• PROBLEM TO SOLVE: Output the entries exactly as they appear. Pictures should not be included.
======== RECORD SET
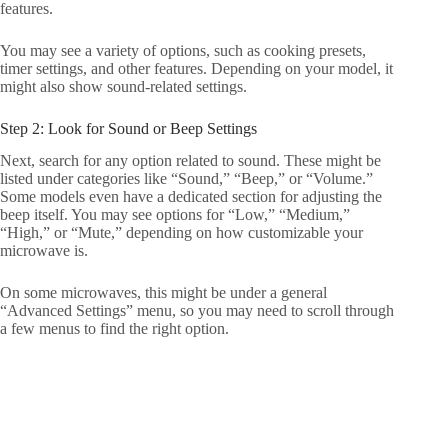
features.
You may see a variety of options, such as cooking presets,
timer settings, and other features. Depending on your model, it
might also show sound-related settings.
Step 2: Look for Sound or Beep Settings
Next, search for any option related to sound. These might be
listed under categories like “Sound,” “Beep,” or “Volume.”
Some models even have a dedicated section for adjusting the
beep itself. You may see options for “Low,” “Medium,”
“High,” or “Mute,” depending on how customizable your
microwave is.
On some microwaves, this might be under a general
“Advanced Settings” menu, so you may need to scroll through
a few menus to find the right option.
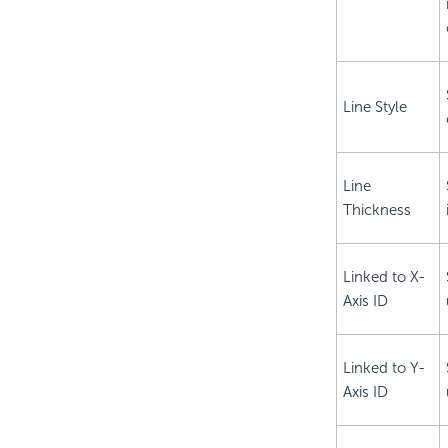
Line Style
Line
Thickness
Linked to X-
Axis ID
Linked to Y-
Axis ID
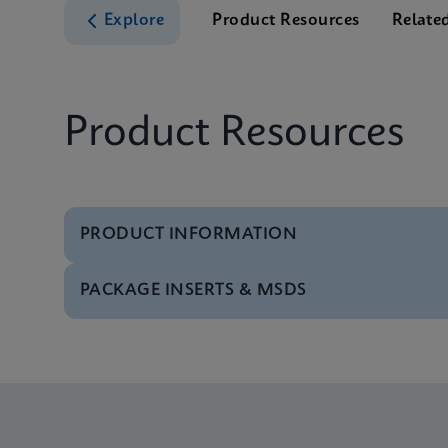
Explore
Product Resources
Relate
Product Resources
PRODUCT INFORMATION
PACKAGE INSERTS & MSDS
Test Menu
Test Menu CE-IVD (E
Package Insert
Xpert FII FV IFU (Eng
Test Menu
Test Menu US-IVD (En
Package Insert
Xpert FII & FV IFU C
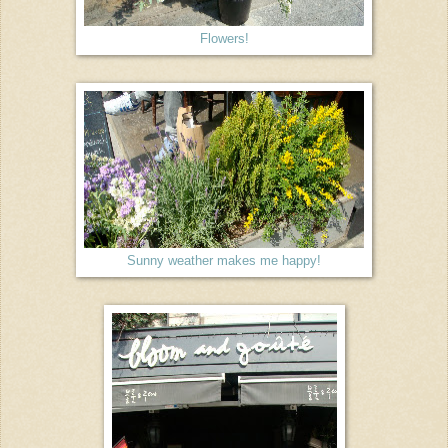
Flowers!
Sunny weather makes me happy!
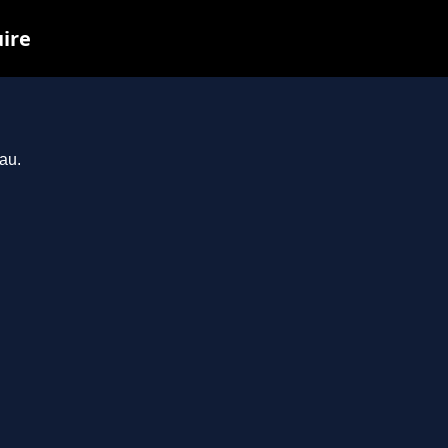
uire
au.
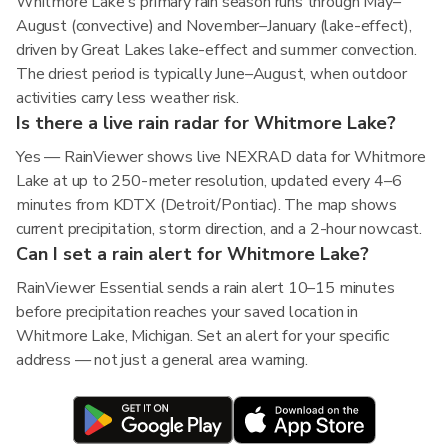
Whitmore Lake's primary rain season runs through May–
August (convective) and November–January (lake-effect),
driven by Great Lakes lake-effect and summer convection.
The driest period is typically June–August, when outdoor
activities carry less weather risk.
Is there a live rain radar for Whitmore Lake?
Yes — RainViewer shows live NEXRAD data for Whitmore
Lake at up to 250-meter resolution, updated every 4–6
minutes from KDTX (Detroit/Pontiac). The map shows
current precipitation, storm direction, and a 2-hour nowcast.
Can I set a rain alert for Whitmore Lake?
RainViewer Essential sends a rain alert 10–15 minutes
before precipitation reaches your saved location in
Whitmore Lake, Michigan. Set an alert for your specific
address — not just a general area warning.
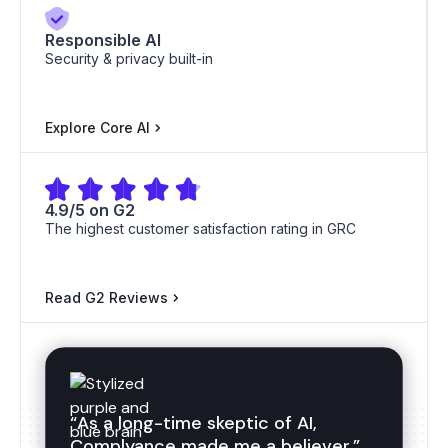
Responsible AI
Security & privacy built-in
ISO 20000
ISO 27018
Explore Core AI
4.9/5 on G2
ISO 22301
ISO 27017
The highest customer satisfaction rating in GRC
Read G2 Reviews
ISO 27001
ISO 27001
“As a long-time skeptic of AI,
Complyance made me a believer.”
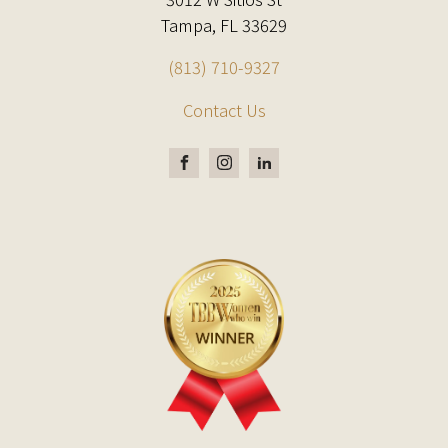
Tampa, FL 33629
(813) 710-9327
Contact Us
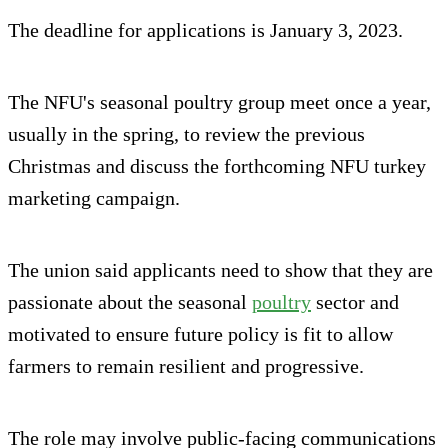
The deadline for applications is January 3, 2023.
The NFU's seasonal poultry group meet once a year,
usually in the spring, to review the previous
Christmas and discuss the forthcoming NFU turkey
marketing campaign.
The union said applicants need to show that they are
passionate about the seasonal
poultry
sector and
motivated to ensure future policy is fit to allow
farmers to remain resilient and progressive.
The role may involve public-facing communications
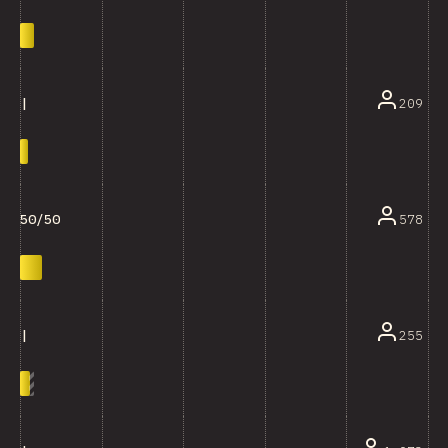
209
|
578
50/50
255
|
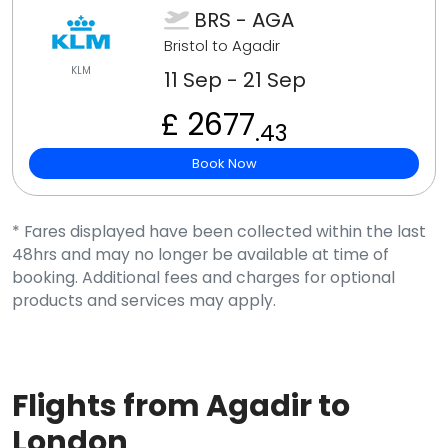
BRS - AGA
Bristol to Agadir
KLM
11 Sep - 21 Sep
£ 2677
.43
Book Now
* Fares displayed have been collected within the last
48hrs and may no longer be available at time of
booking. Additional fees and charges for optional
products and services may apply.
Flights from Agadir to
London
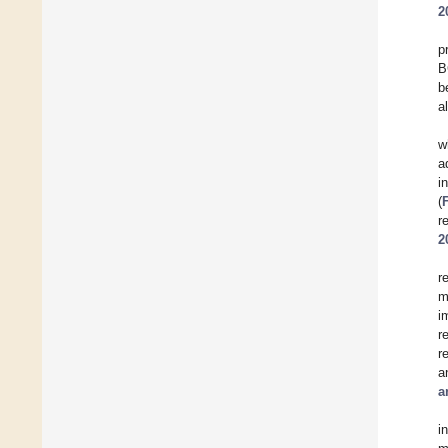
2
p
B
b
a
w
a
i
(
r
2
r
m
i
r
r
a
a
i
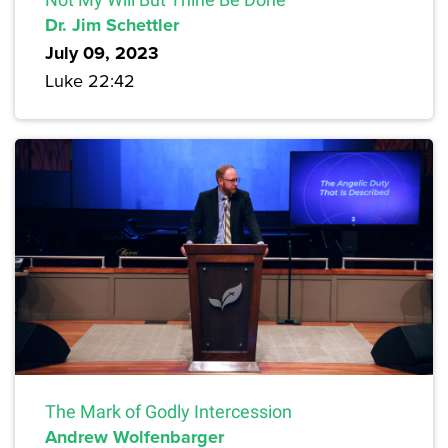
Dr. Jim Schettler
July 09, 2023
Luke 22:42
The Mark of Godly Intercession
Andrew Wolfenbarger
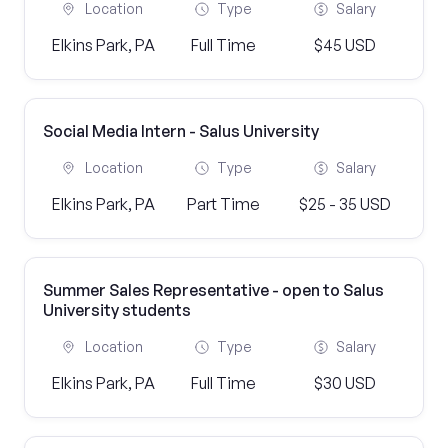
Location
Type
Salary
Elkins Park, PA
Full Time
$45 USD
Social Media Intern - Salus University
Location
Type
Salary
Elkins Park, PA
Part Time
$25 - 35 USD
Summer Sales Representative - open to Salus
University students
Location
Type
Salary
Elkins Park, PA
Full Time
$30 USD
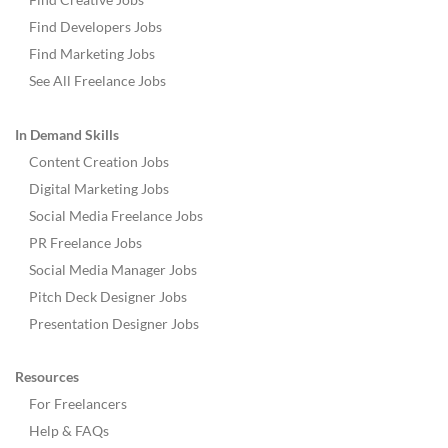
Find Developers Jobs
Find Marketing Jobs
See All Freelance Jobs
In Demand Skills
Content Creation Jobs
Digital Marketing Jobs
Social Media Freelance Jobs
PR Freelance Jobs
Social Media Manager Jobs
Pitch Deck Designer Jobs
Presentation Designer Jobs
Resources
For Freelancers
Help & FAQs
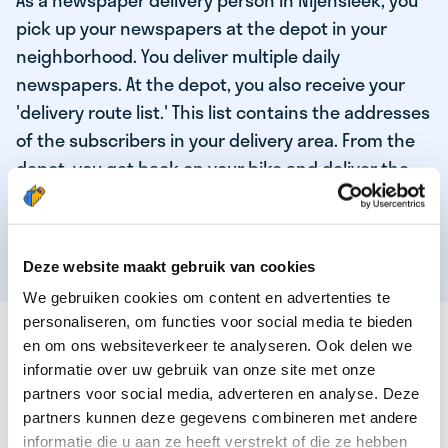
As a newspaper delivery person in Nijensleek, you
pick up your newspapers at the depot in your
neighborhood. You deliver multiple daily
newspapers. At the depot, you also receive your
'delivery route list.' This list contains the addresses
of the subscribers in your delivery area. From the
depot, you get back on your bike and deliver the
daily news to the subscribers! When you've
delivered your last newspaper, your work is done,
and you have time for other enjoyable activities.
Deze website maakt gebruik van cookies
We gebruiken cookies om content en advertenties te
personaliseren, om functies voor social media te bieden
THESE ARE THE QUALITIES OF OUR TOP
en om ons websiteverkeer te analyseren. Ook delen we
NEWSPAPER DELIVERY PERSON:
informatie over uw gebruik van onze site met onze
partners voor social media, adverteren en analyse. Deze
You are responsible and independent.
partners kunnen deze gegevens combineren met andere
You enjoy being active in the fresh air.
informatie die u aan ze heeft verstrekt of die ze hebben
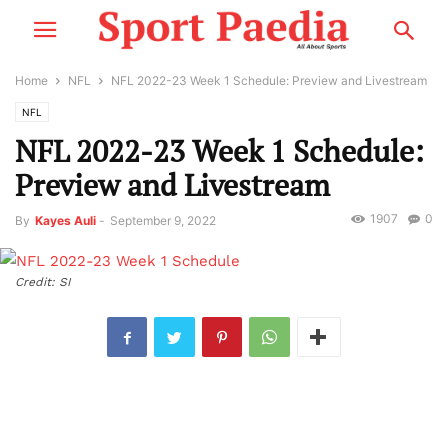
Home
NFL
NFL 2022-23 Week 1 Schedule: Preview and Livestream
NFL
NFL 2022-23 Week 1 Schedule:
Preview and Livestream
1907
0
By
Kayes Auli
-
September 9, 2022
Credit: SI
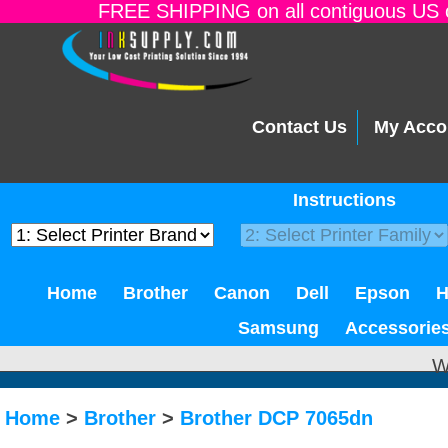
FREE SHIPPING on all contiguous US o
Contact Us
My Acco
Instructions
Home
Brother
Canon
Dell
Epson
Samsung
Accessorie
W
Home
>
Brother
>
Brother DCP 7065dn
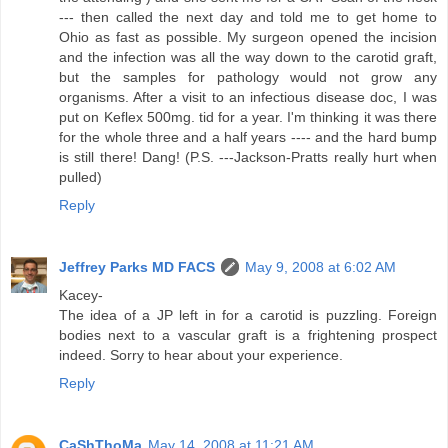
--- then called the next day and told me to get home to
Ohio as fast as possible. My surgeon opened the incision
and the infection was all the way down to the carotid graft,
but the samples for pathology would not grow any
organisms. After a visit to an infectious disease doc, I was
put on Keflex 500mg. tid for a year. I'm thinking it was there
for the whole three and a half years ---- and the hard bump
is still there! Dang! (P.S. ---Jackson-Pratts really hurt when
pulled)
Reply
Jeffrey Parks MD FACS
May 9, 2008 at 6:02 AM
Kacey-
The idea of a JP left in for a carotid is puzzling. Foreign
bodies next to a vascular graft is a frightening prospect
indeed. Sorry to hear about your experience.
Reply
CaShThoMa
May 14, 2008 at 11:21 AM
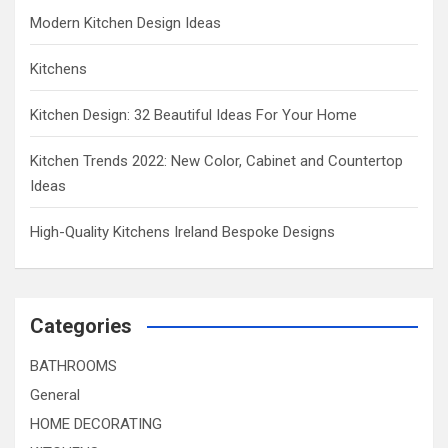
Modern Kitchen Design Ideas
Kitchens
Kitchen Design: 32 Beautiful Ideas For Your Home
Kitchen Trends 2022: New Color, Cabinet and Countertop
Ideas
High-Quality Kitchens Ireland Bespoke Designs
Categories
BATHROOMS
General
HOME DECORATING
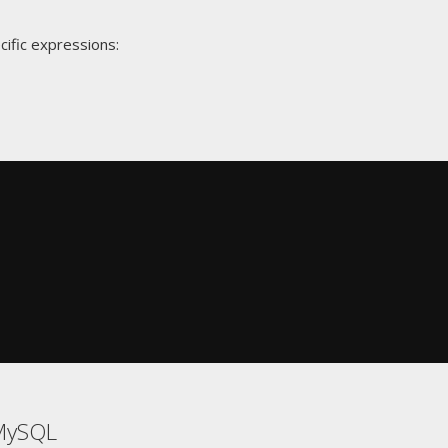
cific expressions:
MySQL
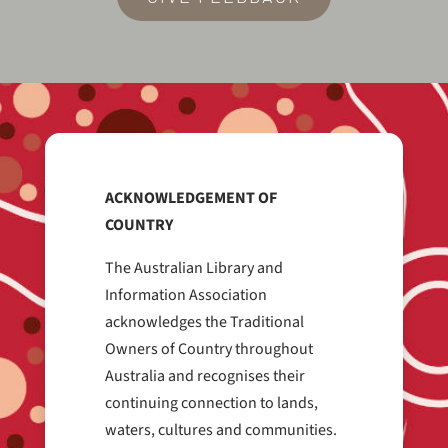
ACKNOWLEDGEMENT OF
COUNTRY
The Australian Library and
Information Association
acknowledges the Traditional
Owners of Country throughout
Australia and recognises their
continuing connection to lands,
waters, cultures and communities.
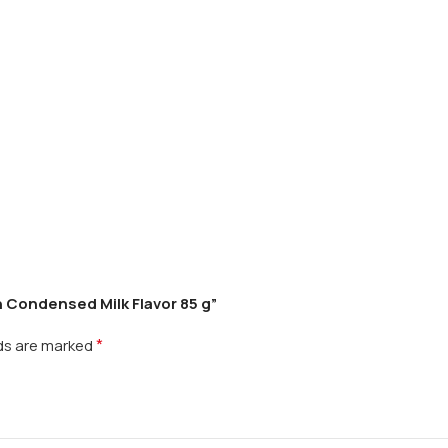
h Condensed Milk Flavor 85 g”
*
lds are marked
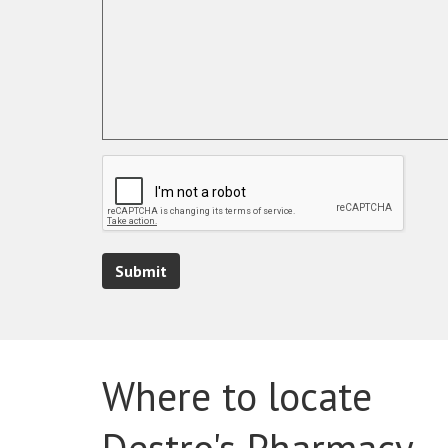
Submit
Where to locate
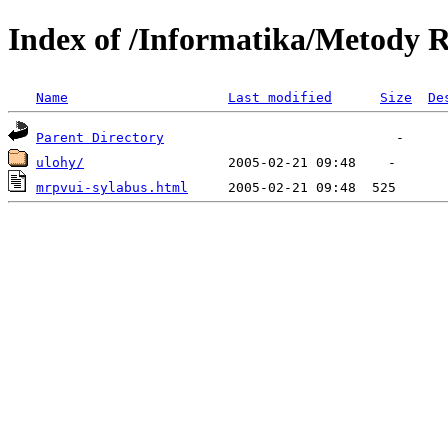
Index of /Informatika/Metody R
Name
Last modified
Size
De
Parent Directory
ulohy/
mrpvui-sylabus.html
================
• ANSWER BELOW:
features.
You may see a variety of options, such as cooking presets,
timer settings, and other features. Depending on your model, it
might also show sound-related settings.
Step 2: Look for Sound or Beep Settings
Next, search for any option related to sound. These might be
listed under categories like “Sound,” “Beep,” or “Volume.”
Some models even have a dedicated section for adjusting the
beep itself. You may see options for “Low,” “Medium,”
“High,” or “Mute,” depending on how customizable your
microwave is.
On some microwaves, this might be under a general
“Advanced Settings” menu, so you may need to scroll through
a few menus to find the right option.
Line Style
Line
Thickness
Linked to X-
Axis ID
Linked to Y-
Axis ID
Explore
Product Resources
Relate
Product Resources
PRODUCT INFORMATION
PACKAGE INSERTS & MSDS
Test Menu
Test Menu CE-IVD (E
Package Insert
Xpert FII FV IFU (Eng
Test Menu
Test Menu US-IVD (En
Package Insert
Xpert FII & FV IFU C
Flowers!
Sunny weather makes me happy!
uire
au.
Whitmore Lake's primary rain season runs through May–
August (convective) and November–January (lake-effect),
driven by Great Lakes lake-effect and summer convection.
The driest period is typically June–August, when outdoor
activities carry less weather risk.
Is there a live rain radar for Whitmore Lake?
Yes — RainViewer shows live NEXRAD data for Whitmore
Lake at up to 250-meter resolution, updated every 4–6
minutes from KDTX (Detroit/Pontiac). The map shows
current precipitation, storm direction, and a 2-hour nowcast.
Can I set a rain alert for Whitmore Lake?
RainViewer Essential sends a rain alert 10–15 minutes
before precipitation reaches your saved location in
Whitmore Lake, Michigan. Set an alert for your specific
address — not just a general area warning.
Responsible AI
Security & privacy built-in
ISO 20000
ISO 27018
Explore Core AI
4.9/5 on G2
ISO 22301
ISO 27017
The highest customer satisfaction rating in GRC
Read G2 Reviews
ISO 27001
ISO 27001
“As a long-time skeptic of AI,
Complyance made me a believer.”
Tampa, FL 33629
(813) 710-9327
Contact Us
The deadline for applications is January 3, 2023.
The NFU's seasonal poultry group meet once a year,
usually in the spring, to review the previous
Christmas and discuss the forthcoming NFU turkey
marketing campaign.
The union said applicants need to show that they are
passionate about the seasonal
poultry
sector and
motivated to ensure future policy is fit to allow
farmers to remain resilient and progressive.
The role may involve public-facing communications
209
|
578
50/50
255
|
BRS - AGA
Bristol to Agadir
KLM
11 Sep - 21 Sep
£ 2677
.43
Book Now
* Fares displayed have been collected within the last
48hrs and may no longer be available at time of
booking. Additional fees and charges for optional
products and services may apply.
Flights from Agadir to
London
2
p
B
b
a
w
a
i
(
r
2
r
m
i
r
r
a
a
i
Dr. Jim Schettler
July 09, 2023
Luke 22:42
The Mark of Godly Intercession
Andrew Wolfenbarger
Location
Type
Salary
Elkins Park, PA
Full Time
$45 USD
Social Media Intern - Salus University
Location
Type
Salary
Elkins Park, PA
Part Time
$25 - 35 USD
Summer Sales Representative - open to Salus
University students
Location
Type
Salary
Elkins Park, PA
Full Time
$30 USD
Find Developers Jobs
Find Marketing Jobs
See All Freelance Jobs
In Demand Skills
Content Creation Jobs
Digital Marketing Jobs
Social Media Freelance Jobs
PR Freelance Jobs
Social Media Manager Jobs
Pitch Deck Designer Jobs
Presentation Designer Jobs
Resources
For Freelancers
Help & FAQs
As a newspaper delivery person in Nijensleek, you
pick up your newspapers at the depot in your
neighborhood. You deliver multiple daily
newspapers. At the depot, you also receive your
'delivery route list.' This list contains the addresses
of the subscribers in your delivery area. From the
depot, you get back on your bike and deliver the
daily news to the subscribers! When you've
delivered your last newspaper, your work is done,
and you have time for other enjoyable activities.
Deze website maakt gebruik van cookies
We gebruiken cookies om content en advertenties te
personaliseren, om functies voor social media te bieden
THESE ARE THE QUALITIES OF OUR TOP
en om ons websiteverkeer te analyseren. Ook delen we
NEWSPAPER DELIVERY PERSON:
informatie over uw gebruik van onze site met onze
partners voor social media, adverteren en analyse. Deze
You are responsible and independent.
partners kunnen deze gegevens combineren met andere
You enjoy being active in the fresh air.
informatie die u aan ze heeft verstrekt of die ze hebben
Home
NFL
NFL 2022-23 Week 1 Schedule: Preview and Livestream
NFL
NFL 2022-23 Week 1 Schedule:
Preview and Livestream
1907
0
By
Kayes Auli
-
September 9, 2022
Credit: SI
FREE SHIPPING on all contiguous US o
Contact Us
My Acco
Instructions
Home
Brother
Canon
Dell
Epson
Samsung
Accessorie
W
Home
>
Brother
>
Brother DCP 7065dn
--- then called the next day and told me to get home to
Ohio as fast as possible. My surgeon opened the incision
and the infection was all the way down to the carotid graft,
but the samples for pathology would not grow any
organisms. After a visit to an infectious disease doc, I was
put on Keflex 500mg. tid for a year. I'm thinking it was there
for the whole three and a half years ---- and the hard bump
is still there! Dang! (P.S. ---Jackson-Pratts really hurt when
pulled)
Reply
Jeffrey Parks MD FACS
May 9, 2008 at 6:02 AM
Kacey-
The idea of a JP left in for a carotid is puzzling. Foreign
bodies next to a vascular graft is a frightening prospect
indeed. Sorry to hear about your experience.
Reply
CaShThoMa
May 14, 2008 at 11:21 AM
Modern Kitchen Design Ideas
Kitchens
Kitchen Design: 32 Beautiful Ideas For Your Home
Kitchen Trends 2022: New Color, Cabinet and Countertop
Ideas
High-Quality Kitchens Ireland Bespoke Designs
Categories
BATHROOMS
General
HOME DECORATING
cific expressions:
MySQL
ACKNOWLEDGEMENT OF
COUNTRY
The Australian Library and
Information Association
acknowledges the Traditional
Owners of Country throughout
Australia and recognises their
continuing connection to lands,
waters, cultures and communities.
h Condensed Milk Flavor 85 g”
*
lds are marked
Submit
Where to locate
Index of /Informatika/Metody R
Name
Last modified
Size
De
Parent Directory
ulohy/
mrpvui-sylabus.html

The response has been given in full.